### [Directions]
As the answer, set down the lines below from the one containing "CRASH CAUSES" through the one containing "These are the", exactly and inclusively, and no others.

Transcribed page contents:
═══

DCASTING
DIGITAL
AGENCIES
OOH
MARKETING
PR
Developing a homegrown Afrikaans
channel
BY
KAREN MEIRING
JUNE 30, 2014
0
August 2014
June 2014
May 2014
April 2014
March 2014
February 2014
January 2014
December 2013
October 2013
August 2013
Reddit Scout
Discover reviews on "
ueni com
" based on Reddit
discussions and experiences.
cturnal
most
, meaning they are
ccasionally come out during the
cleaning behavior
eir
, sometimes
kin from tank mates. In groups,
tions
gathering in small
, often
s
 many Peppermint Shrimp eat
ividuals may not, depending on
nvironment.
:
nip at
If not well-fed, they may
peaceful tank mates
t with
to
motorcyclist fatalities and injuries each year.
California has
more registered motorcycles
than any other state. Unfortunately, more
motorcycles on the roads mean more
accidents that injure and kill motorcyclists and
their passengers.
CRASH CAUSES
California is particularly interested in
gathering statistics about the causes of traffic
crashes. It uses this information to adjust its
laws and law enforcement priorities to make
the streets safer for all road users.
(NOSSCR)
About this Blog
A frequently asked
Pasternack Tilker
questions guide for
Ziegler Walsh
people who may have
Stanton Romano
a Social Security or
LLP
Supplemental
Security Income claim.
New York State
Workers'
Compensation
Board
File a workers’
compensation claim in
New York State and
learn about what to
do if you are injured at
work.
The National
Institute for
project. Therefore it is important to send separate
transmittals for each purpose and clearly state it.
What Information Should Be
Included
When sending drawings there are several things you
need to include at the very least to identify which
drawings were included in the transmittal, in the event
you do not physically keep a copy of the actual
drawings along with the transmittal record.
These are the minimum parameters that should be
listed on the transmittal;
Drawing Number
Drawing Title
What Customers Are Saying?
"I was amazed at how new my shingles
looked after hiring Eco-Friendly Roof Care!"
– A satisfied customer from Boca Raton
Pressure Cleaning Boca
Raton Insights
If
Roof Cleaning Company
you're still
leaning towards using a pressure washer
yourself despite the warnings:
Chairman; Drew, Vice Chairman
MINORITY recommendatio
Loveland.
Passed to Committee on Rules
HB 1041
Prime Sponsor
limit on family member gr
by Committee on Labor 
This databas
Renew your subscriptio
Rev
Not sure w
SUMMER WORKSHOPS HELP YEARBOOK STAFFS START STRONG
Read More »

═══

### [Solution below]
CRASH CAUSES
California is particularly interested in
gathering statistics about the causes of traffic
crashes. It uses this information to adjust its
laws and law enforcement priorities to make
the streets safer for all road users.
(NOSSCR)
About this Blog
A frequently asked
Pasternack Tilker
questions guide for
Ziegler Walsh
people who may have
Stanton Romano
a Social Security or
LLP
Supplemental
Security Income claim.
New York State
Workers'
Compensation
Board
File a workers’
compensation claim in
New York State and
learn about what to
do if you are injured at
work.
The National
Institute for
project. Therefore it is important to send separate
transmittals for each purpose and clearly state it.
What Information Should Be
Included
When sending drawings there are several things you
need to include at the very least to identify which
drawings were included in the transmittal, in the event
you do not physically keep a copy of the actual
drawings along with the transmittal record.
These are the minimum parameters that should be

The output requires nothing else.